Dataset entries
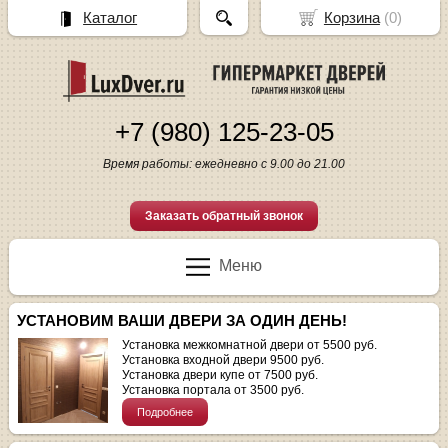
Каталог
Корзина
(
0
)
+7 (980) 125-23-05
Время работы: ежедневно с 9.00 до 21.00
Заказать обратный звонок
Меню
УСТАНОВИМ ВАШИ ДВЕРИ ЗА ОДИН ДЕНЬ!
Установка межкомнатной двери от 5500 руб.
Установка входной двери 9500 руб.
Установка двери купе от 7500 руб.
Установка портала от 3500 руб.
Подробнее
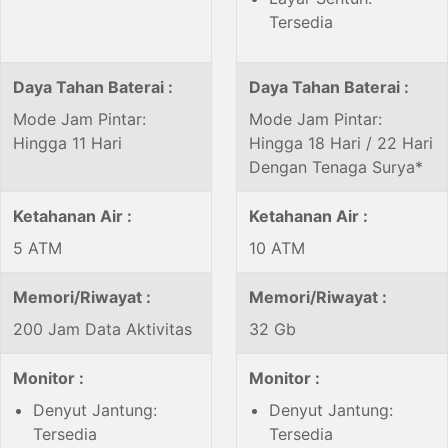
Tersedia
Daya Tahan Baterai :
Daya Tahan Baterai :
Mode Jam Pintar:
Mode Jam Pintar:
Hingga 11 Hari
Hingga 18 Hari / 22 Hari
Dengan Tenaga Surya*
Ketahanan Air :
Ketahanan Air :
5 ATM
10 ATM
Memori/Riwayat :
Memori/Riwayat :
200 Jam Data Aktivitas
32 Gb
Monitor :
Monitor :
Denyut Jantung:
Denyut Jantung:
Tersedia
Tersedia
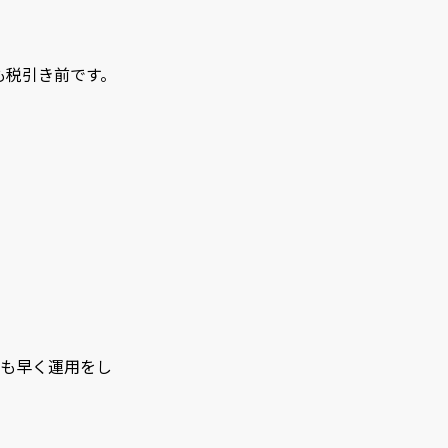
も税引き前です。
でも早く運用をし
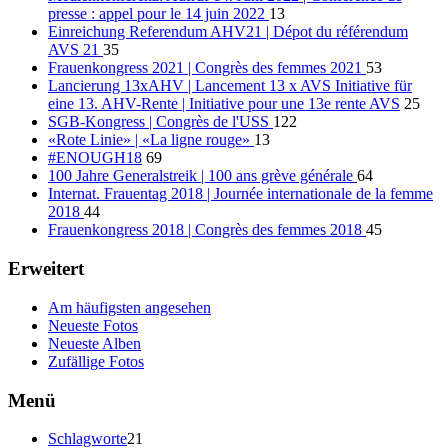
presse : appel pour le 14 juin 2022
13
Einreichung Referendum AHV21 | Dépot du référendum
AVS 21
35
Frauenkongress 2021 | Congrès des femmes 2021
53
Lancierung 13xAHV | Lancement 13 x AVS Initiative für
eine 13. AHV-Rente | Initiative pour une 13e rente AVS
25
SGB-Kongress | Congrès de l'USS
122
«Rote Linie» | «La ligne rouge»
13
#ENOUGH18
69
100 Jahre Generalstreik | 100 ans grève générale
64
Internat. Frauentag 2018 | Journée internationale de la femme
2018
44
Frauenkongress 2018 | Congrès des femmes 2018
45
Erweitert
Am häufigsten angesehen
Neueste Fotos
Neueste Alben
Zufällige Fotos
Menü
Schlagworte
21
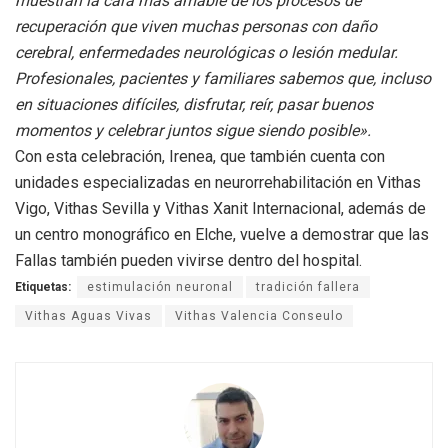
muestran la cara más amable de los procesos de
recuperación que viven muchas personas con daño
cerebral, enfermedades neurológicas o lesión medular.
Profesionales, pacientes y familiares sabemos que, incluso
en situaciones difíciles, disfrutar, reír, pasar buenos
momentos y celebrar juntos sigue siendo posible».
Con esta celebración, Irenea, que también cuenta con
unidades especializadas en neurorrehabilitación en Vithas
Vigo, Vithas Sevilla y Vithas Xanit Internacional, además de
un centro monográfico en Elche, vuelve a demostrar que las
Fallas también pueden vivirse dentro del hospital.
Etiquetas:
estimulación neuronal
tradición fallera
Vithas Aguas Vivas
Vithas Valencia Conseulo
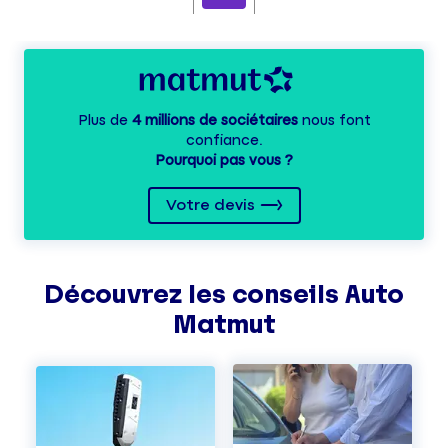
Plus de
4 millions de sociétaires
nous font
confiance.
Pourquoi pas vous ?
Votre devis
Découvrez les
conseils
Auto
Matmut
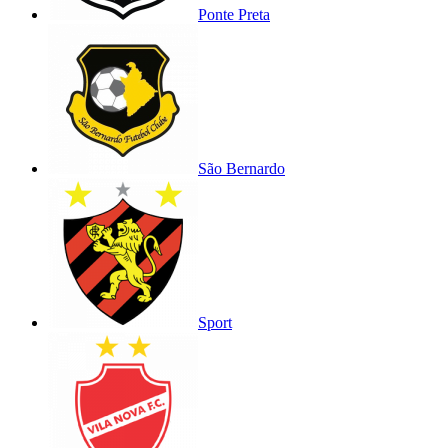
Ponte Preta
São Bernardo
Sport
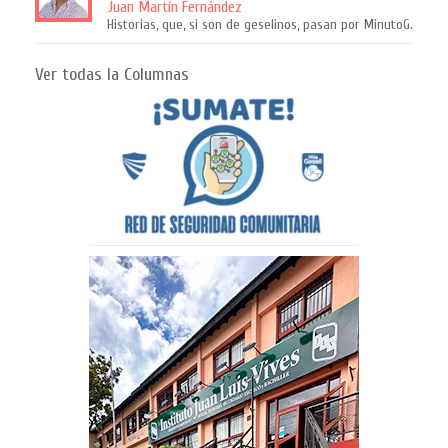
Juan Martín Fernández
Historias, que, si son de geselinos, pasan por MinutoG.
Ver todas la Columnas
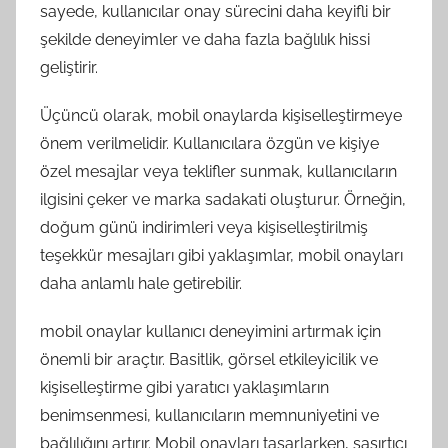
sayede, kullanıcılar onay sürecini daha keyifli bir
şekilde deneyimler ve daha fazla bağlılık hissi
geliştirir.
Üçüncü olarak, mobil onaylarda kişiselleştirmeye
önem verilmelidir. Kullanıcılara özgün ve kişiye
özel mesajlar veya teklifler sunmak, kullanıcıların
ilgisini çeker ve marka sadakati oluşturur. Örneğin,
doğum günü indirimleri veya kişiselleştirilmiş
teşekkür mesajları gibi yaklaşımlar, mobil onayları
daha anlamlı hale getirebilir.
mobil onaylar kullanıcı deneyimini artırmak için
önemli bir araçtır. Basitlik, görsel etkileyicilik ve
kişiselleştirme gibi yaratıcı yaklaşımların
benimsenmesi, kullanıcıların memnuniyetini ve
bağlılığını artırır. Mobil onayları tasarlarken, şaşırtıcı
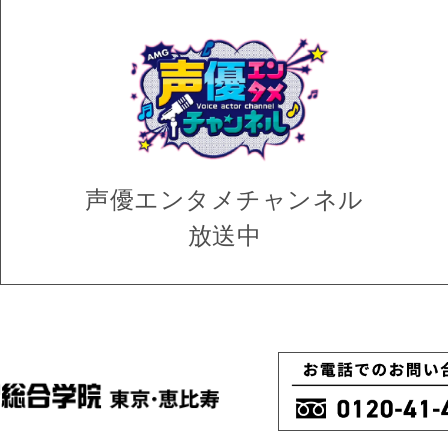
声優エンタメ
チャンネル
放送中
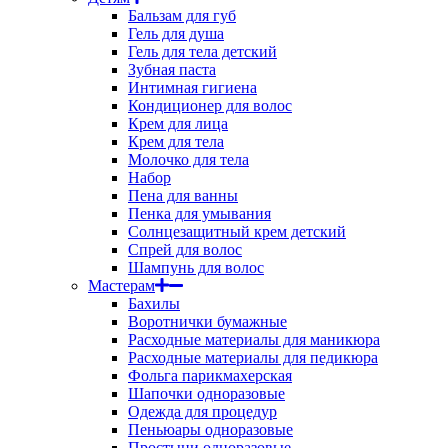
Бальзам для губ
Гель для душа
Гель для тела детский
Зубная паста
Интимная гигиена
Кондиционер для волос
Крем для лица
Крем для тела
Молочко для тела
Набор
Пена для ванны
Пенка для умывания
Солнцезащитный крем детский
Спрей для волос
Шампунь для волос
Мастерам
Бахилы
Воротнички бумажные
Расходные материалы для маникюра
Расходные материалы для педикюра
Фольга парикмахерская
Шапочки одноразовые
Одежда для процедур
Пеньюары одноразовые
Простыни одноразовые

● AIM OF THE EXERCISE: Set out every record exactly, images excluded.

● RESPONSE FOR THIS EXERCISE:
Каталог
Корзина
(
0
)
+7 (980) 125-23-05
Время работы: ежедневно с 9.00 до 21.00
Заказать обратный звонок
Меню
УСТАНОВИМ ВАШИ ДВЕРИ ЗА ОДИН ДЕНЬ!
Установка межкомнатной двери от 5500 руб.
Установка входной двери 9500 руб.
Установка двери купе от 7500 руб.
Установка портала от 3500 руб.
Подробнее
Tersedia
Daya Tahan Baterai :
Daya Tahan Baterai :
Mode Jam Pintar:
Mode Jam Pintar:
Hingga 11 Hari
Hingga 18 Hari / 22 Hari
Dengan Tenaga Surya*
Ketahanan Air :
Ketahanan Air :
5 ATM
10 ATM
Memori/Riwayat :
Memori/Riwayat :
200 Jam Data Aktivitas
32 Gb
Monitor :
Monitor :
Denyut Jantung:
Denyut Jantung:
Tersedia
Tersedia
も税引き前です。
でも早く運用をし
presse : appel pour le 14 juin 2022
13
Einreichung Referendum AHV21 | Dépot du référendum
AVS 21
35
Frauenkongress 2021 | Congrès des femmes 2021
53
Lancierung 13xAHV | Lancement 13 x AVS Initiative für
eine 13. AHV-Rente | Initiative pour une 13e rente AVS
25
SGB-Kongress | Congrès de l'USS
122
«Rote Linie» | «La ligne rouge»
13
#ENOUGH18
69
100 Jahre Generalstreik | 100 ans grève générale
64
Internat. Frauentag 2018 | Journée internationale de la femme
2018
44
Frauenkongress 2018 | Congrès des femmes 2018
45
Erweitert
Am häufigsten angesehen
Neueste Fotos
Neueste Alben
Zufällige Fotos
Menü
Schlagworte
21
muestran la cara más amable de los procesos de
recuperación que viven muchas personas con daño
cerebral, enfermedades neurológicas o lesión medular.
Profesionales, pacientes y familiares sabemos que, incluso
en situaciones difíciles, disfrutar, reír, pasar buenos
momentos y celebrar juntos sigue siendo posible».
Con esta celebración, Irenea, que también cuenta con
unidades especializadas en neurorrehabilitación en Vithas
Vigo, Vithas Sevilla y Vithas Xanit Internacional, además de
un centro monográfico en Elche, vuelve a demostrar que las
Fallas también pueden vivirse dentro del hospital.
Etiquetas:
estimulación neuronal
tradición fallera
Vithas Aguas Vivas
Vithas Valencia Conseulo
Plus de
4 millions de sociétaires
nous font
confiance.
Pourquoi pas vous ?
Votre devis
Découvrez les
conseils
Auto
Matmut
Ponte Preta
São Bernardo
Sport
Juan Martín Fernández
Historias, que, si son de geselinos, pasan por MinutoG.
Ver todas la Columnas
sayede, kullanıcılar onay sürecini daha keyifli bir
şekilde deneyimler ve daha fazla bağlılık hissi
geliştirir.
Üçüncü olarak, mobil onaylarda kişiselleştirmeye
önem verilmelidir. Kullanıcılara özgün ve kişiye
özel mesajlar veya teklifler sunmak, kullanıcıların
ilgisini çeker ve marka sadakati oluşturur. Örneğin,
doğum günü indirimleri veya kişiselleştirilmiş
teşekkür mesajları gibi yaklaşımlar, mobil onayları
daha anlamlı hale getirebilir.
mobil onaylar kullanıcı deneyimini artırmak için
önemli bir araçtır. Basitlik, görsel etkileyicilik ve
kişiselleştirme gibi yaratıcı yaklaşımların
benimsenmesi, kullanıcıların memnuniyetini ve
bağlılığını artırır. Mobil onayları tasarlarken, şaşırtıcı
声優エンタメ
チャンネル
放送中
Бальзам для губ
Гель для душа
Гель для тела детский
Зубная паста
Интимная гигиена
Кондиционер для волос
Крем для лица
Крем для тела
Молочко для тела
Набор
Пена для ванны
Пенка для умывания
Солнцезащитный крем детский
Спрей для волос
Шампунь для волос
Мастерам
Бахилы
Воротнички бумажные
Расходные материалы для маникюра
Расходные материалы для педикюра
Фольга парикмахерская
Шапочки одноразовые
Одежда для процедур
Пеньюары одноразовые
Простыни одноразовые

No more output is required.